With the kind support of a small grant from the UK Numismatic Trust, in April 2017 I was able to undertake the first of several research visits to study examples of Worcestershire tokens held in regional museums. My destination? The Corinium Museum, Cirencester!
I must admit that this was a quite unexpected location to find myself on the hunt for seventeenth century tokens. Cirencester is best known as the site of Corinium Dobunnorum, the second largest town in Roman Britain; consequently, the Corinium Museum holds an absolutely exquisite collection of Roman material from the town and its hinterland, and rightly emphasises these finds in its public galleries. However, the museum also holds a decent post-Roman archaeological and numismatic collection, within which is presently included the archaeological collection of Reverend David Royce (1817-1902), a Rutland-born vicar and antiquary formerly based at Lower Swell near Stow-on-the-Wold, Gloucestershire. Donated to St Edward’s Hall, Stow-on-the-Wold, in 1902, Royce’s collection primarily consists of local finds acquired during his tenure in the Cotswolds, and preliminary work on this material was initiated by Leslie Grinsell in the mid-twentieth century and eventually published in the Transactions of the Bristol and Gloucestershire Archaeological Society in 1964. In this paper Grinsell noted that Royce ‘was for many years an ardent collector of 17th-century trade tokens of the Cotswolds and their surroundings’; for reasons of brevity, however, only the Gloucestershire component of this collection was published, leaving the character of its Worcestershire element frustratingly unclear. After a few emails and phonecalls I discovered that Royce’s archaeological collection had since been relocated to the Corinium Museum, and now formed the target of my visit; once all was arranged with the museum I hopped on the early train to Kemble to undertake the research.
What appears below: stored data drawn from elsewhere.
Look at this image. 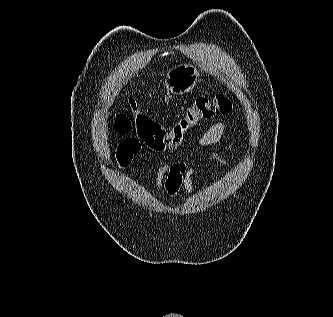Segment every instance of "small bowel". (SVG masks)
<instances>
[{
  "instance_id": "c3829d8e",
  "label": "small bowel",
  "mask_w": 333,
  "mask_h": 317,
  "mask_svg": "<svg viewBox=\"0 0 333 317\" xmlns=\"http://www.w3.org/2000/svg\"><path fill=\"white\" fill-rule=\"evenodd\" d=\"M227 122L222 120L211 125L197 140L199 147H208L217 144L224 136ZM141 142L138 138H128L122 141L116 150V163L120 168L128 167L133 158L140 152ZM211 157L217 163L227 166L228 161L217 152ZM197 172L196 167L187 161H166L159 166L155 175V186L159 193H166L171 198H177L179 192L184 190L192 195L194 188L192 178Z\"/></svg>"
}]
</instances>
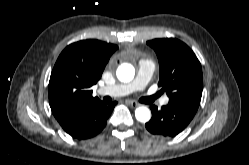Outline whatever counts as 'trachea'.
Listing matches in <instances>:
<instances>
[{"label": "trachea", "instance_id": "obj_1", "mask_svg": "<svg viewBox=\"0 0 249 165\" xmlns=\"http://www.w3.org/2000/svg\"><path fill=\"white\" fill-rule=\"evenodd\" d=\"M159 96H160L159 94H155V95H153V96H151V97L142 98L141 101L144 102V103L150 104V103H153L154 100H155L156 98H158Z\"/></svg>", "mask_w": 249, "mask_h": 165}]
</instances>
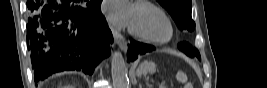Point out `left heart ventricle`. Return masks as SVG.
Listing matches in <instances>:
<instances>
[{"label":"left heart ventricle","instance_id":"left-heart-ventricle-1","mask_svg":"<svg viewBox=\"0 0 267 88\" xmlns=\"http://www.w3.org/2000/svg\"><path fill=\"white\" fill-rule=\"evenodd\" d=\"M130 25L139 32L153 38H164L168 35L166 22L149 9L134 8Z\"/></svg>","mask_w":267,"mask_h":88}]
</instances>
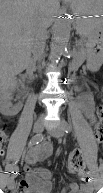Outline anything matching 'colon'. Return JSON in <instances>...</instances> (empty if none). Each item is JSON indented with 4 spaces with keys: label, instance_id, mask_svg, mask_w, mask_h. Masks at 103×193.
Masks as SVG:
<instances>
[{
    "label": "colon",
    "instance_id": "1",
    "mask_svg": "<svg viewBox=\"0 0 103 193\" xmlns=\"http://www.w3.org/2000/svg\"><path fill=\"white\" fill-rule=\"evenodd\" d=\"M103 108L100 106L97 109L96 116L93 117L95 124V140L98 144L103 143V123H102ZM5 131L1 132L0 145L4 143ZM69 170L73 173H82L85 170V160L79 150L74 151L69 159ZM16 193V192H15Z\"/></svg>",
    "mask_w": 103,
    "mask_h": 193
}]
</instances>
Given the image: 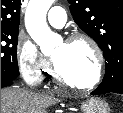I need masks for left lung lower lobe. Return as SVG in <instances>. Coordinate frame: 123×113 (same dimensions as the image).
I'll list each match as a JSON object with an SVG mask.
<instances>
[{"label":"left lung lower lobe","mask_w":123,"mask_h":113,"mask_svg":"<svg viewBox=\"0 0 123 113\" xmlns=\"http://www.w3.org/2000/svg\"><path fill=\"white\" fill-rule=\"evenodd\" d=\"M109 92L123 94V84H121L117 87H114V88H108V87L99 85V87L95 91H93L91 94L92 95H100V94H105V93H109Z\"/></svg>","instance_id":"obj_1"}]
</instances>
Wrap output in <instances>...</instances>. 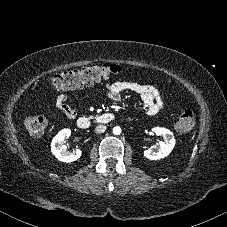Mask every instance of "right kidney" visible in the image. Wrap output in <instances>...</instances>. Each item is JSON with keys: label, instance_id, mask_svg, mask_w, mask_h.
<instances>
[{"label": "right kidney", "instance_id": "ca27d5eb", "mask_svg": "<svg viewBox=\"0 0 227 227\" xmlns=\"http://www.w3.org/2000/svg\"><path fill=\"white\" fill-rule=\"evenodd\" d=\"M71 135L70 129H63L52 139L51 151L53 155L62 162L70 163L80 158L82 152L76 149L72 152L66 150V146L63 144L65 138H69Z\"/></svg>", "mask_w": 227, "mask_h": 227}]
</instances>
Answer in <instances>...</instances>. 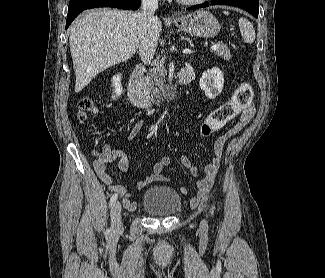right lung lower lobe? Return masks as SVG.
Instances as JSON below:
<instances>
[{
	"mask_svg": "<svg viewBox=\"0 0 325 278\" xmlns=\"http://www.w3.org/2000/svg\"><path fill=\"white\" fill-rule=\"evenodd\" d=\"M141 0H70L66 29L84 10L96 7H115L121 9H138Z\"/></svg>",
	"mask_w": 325,
	"mask_h": 278,
	"instance_id": "1",
	"label": "right lung lower lobe"
}]
</instances>
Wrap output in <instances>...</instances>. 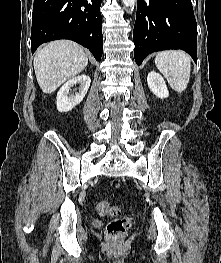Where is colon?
Wrapping results in <instances>:
<instances>
[{
    "label": "colon",
    "instance_id": "obj_1",
    "mask_svg": "<svg viewBox=\"0 0 221 263\" xmlns=\"http://www.w3.org/2000/svg\"><path fill=\"white\" fill-rule=\"evenodd\" d=\"M96 212L100 216H115L118 214L116 206L107 200L100 201L96 206ZM131 227V220L127 217H120L110 221L106 227V235L114 244L121 242Z\"/></svg>",
    "mask_w": 221,
    "mask_h": 263
}]
</instances>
The Worcestershire element of Royce’s token collection was small, consisting of four tokens only: three of Shipston on Stour, and one of Evesham. This mix seems quite consistent with the suggestion that these represent local finds discovered in the north Cotswolds; Evesham and Shipston are some of the southernmost Worcestershire towns whose denizens are known to have struck tokens during the seventeenth century, and both were connected to the area around Moreton-in-Marsh and Stow-on-the-Wold by major overland routes at this period.
All of the Worcestershire tokens housed in the Royce collection are private issues, produced on behalf of named individuals rather than civic institutions. The Evesham specimen was a 1649 farthing token of Peter Cross (Cotton 31a), and was in very crisp condition; it is quite likely that it had never entered the ground, and could well have been discovered between the floorboards of an old building prior to Royce acquiring it. The same could not be said for one of the Shipston on Stour specimens, a 1666 halfpenny token of Henry Cotterell (Cotton 60); this example is moderately corroded and rather worn, and probably was unearthed by the plough like so many of the other finds in Royce’s collection.
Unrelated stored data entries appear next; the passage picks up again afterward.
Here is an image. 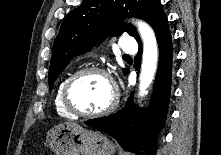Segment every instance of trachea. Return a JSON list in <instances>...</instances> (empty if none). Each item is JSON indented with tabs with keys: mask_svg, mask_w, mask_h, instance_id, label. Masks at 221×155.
Segmentation results:
<instances>
[{
	"mask_svg": "<svg viewBox=\"0 0 221 155\" xmlns=\"http://www.w3.org/2000/svg\"><path fill=\"white\" fill-rule=\"evenodd\" d=\"M123 57H124V58H129L130 56H129V55H124Z\"/></svg>",
	"mask_w": 221,
	"mask_h": 155,
	"instance_id": "3493384b",
	"label": "trachea"
}]
</instances>
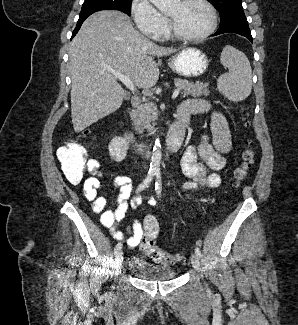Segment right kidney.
Here are the masks:
<instances>
[{"mask_svg": "<svg viewBox=\"0 0 298 325\" xmlns=\"http://www.w3.org/2000/svg\"><path fill=\"white\" fill-rule=\"evenodd\" d=\"M109 154L113 160H117V163H120V160H124L127 150L129 148V142L122 138V136H114L108 144Z\"/></svg>", "mask_w": 298, "mask_h": 325, "instance_id": "right-kidney-1", "label": "right kidney"}]
</instances>
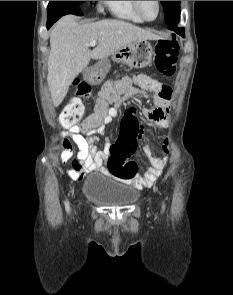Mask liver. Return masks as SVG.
Returning a JSON list of instances; mask_svg holds the SVG:
<instances>
[{"label": "liver", "mask_w": 233, "mask_h": 295, "mask_svg": "<svg viewBox=\"0 0 233 295\" xmlns=\"http://www.w3.org/2000/svg\"><path fill=\"white\" fill-rule=\"evenodd\" d=\"M140 39L157 40L159 37L122 20L79 24L74 15L63 16L50 33L47 82L54 106L61 104L70 84L91 59H104ZM92 40L98 45L90 50Z\"/></svg>", "instance_id": "liver-1"}]
</instances>
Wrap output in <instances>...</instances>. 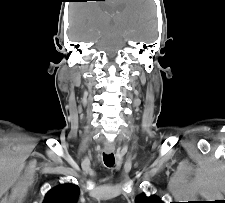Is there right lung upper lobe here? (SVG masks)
<instances>
[{"mask_svg": "<svg viewBox=\"0 0 225 203\" xmlns=\"http://www.w3.org/2000/svg\"><path fill=\"white\" fill-rule=\"evenodd\" d=\"M80 189L73 184L59 185L51 189L43 203H76Z\"/></svg>", "mask_w": 225, "mask_h": 203, "instance_id": "right-lung-upper-lobe-1", "label": "right lung upper lobe"}]
</instances>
The last two tokens are undated farthing tokens of Edward Pittway (Cotton 62), each a die-duplicate of the other. Establishing the dating of such specimens is one of the main aims of the Worcestershire Token Project, and while a thorough treatment of this topic must await the results of the completed die study, the borders surrounding the inscription and central designs give some clues. Early work on seventeenth century Oxfordshire tokens by John Milne has provided a standard classification for border types, and his research – and subsequent work on other county series by George Berry, Peter Preston-Morley, and George Pegg, among others – has demonstrated that border types have a broad correspondence with issue dates. All the specimens of this type that I’ve seen combine cable pattern inner borders with outer borders composed of ‘oblong labels’, a combination that occurs on tokens of other counties in the period 1648-c.1664.
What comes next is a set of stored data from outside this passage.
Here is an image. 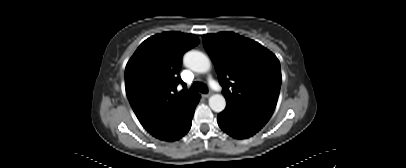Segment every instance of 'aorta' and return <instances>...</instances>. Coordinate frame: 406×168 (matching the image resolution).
I'll return each instance as SVG.
<instances>
[{
    "label": "aorta",
    "instance_id": "aorta-1",
    "mask_svg": "<svg viewBox=\"0 0 406 168\" xmlns=\"http://www.w3.org/2000/svg\"><path fill=\"white\" fill-rule=\"evenodd\" d=\"M184 65L197 73H206L211 67L209 58L202 52L191 50L183 57ZM209 106L214 112H221L226 107V100L220 94H214L209 98Z\"/></svg>",
    "mask_w": 406,
    "mask_h": 168
}]
</instances>
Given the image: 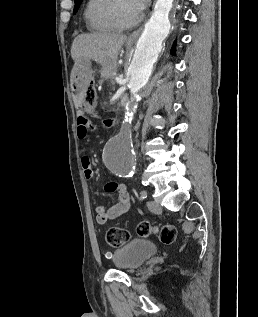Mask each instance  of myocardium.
<instances>
[{
    "mask_svg": "<svg viewBox=\"0 0 258 317\" xmlns=\"http://www.w3.org/2000/svg\"><path fill=\"white\" fill-rule=\"evenodd\" d=\"M124 4L135 8L136 14L134 20L129 25H123L119 19V11ZM106 16L108 21L114 27L115 30H124L127 28H133L139 24L141 21V12L132 0H114L108 7Z\"/></svg>",
    "mask_w": 258,
    "mask_h": 317,
    "instance_id": "1",
    "label": "myocardium"
}]
</instances>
What about the faces behind the objects? As always, our first clues are stamped across the tokens themselves. Edward Pittway’s tokens bear the Ironmongers Arms, while those of Henry Cotterell bear the Mercers Arms, indicating the trades of their issuers. Peter Cross’ token, however, bears no such information, and we are forced to delve a little deeper into the historical record. The seventeenth century Evesham Borough Books, meticulously edited by Stephen Roberts and published by the Worcestershire Historical Society, confirm that Cross was a man of some local standing. He was elected as assistant to the town council on 30 March 1649, and held that role as late as 1665. Cross died in the summer of 1667, and his burial is recorded in the parish register of Evesham All Saints under 16 July 1667; by the end of the following month he had been replaced in his civic post by one Thomas Bartlett. The design of Cross’ token adopts the common motif of a triangle of initials representing his own name and that of his wife, whose forename is recorded only as the letter ‘M’; consultation of the parish register of Evesham All Saints confirms her maiden name as Mary Baseley, the couple having wed on 7 October 1638. Future research will add much more flesh to these bones!
Many thanks to all the staff at the Corinium Museum, Nigel Surman (Stow and District Civic Society), and the UK Numismatic Trust for generously sharing information, granting access to the Royce collection, and generally making this trip possible!